Material for this exercise →
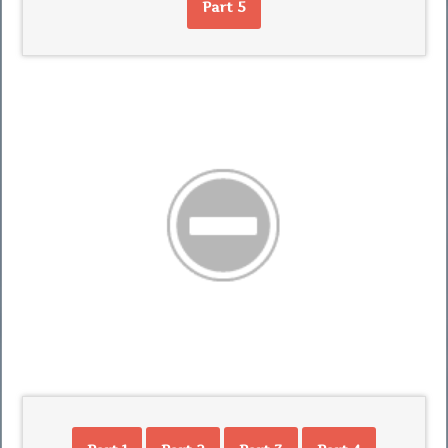
Part 5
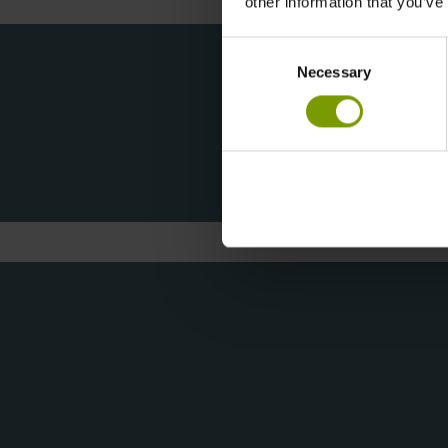
other information that you’ve
Consent
Necessary
Selection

What is required →
Every entry, word for word, should be given again; the pictures are not part of the copy.

Answer section →
Part 5
other information that you’ve
Consent
Necessary
Selection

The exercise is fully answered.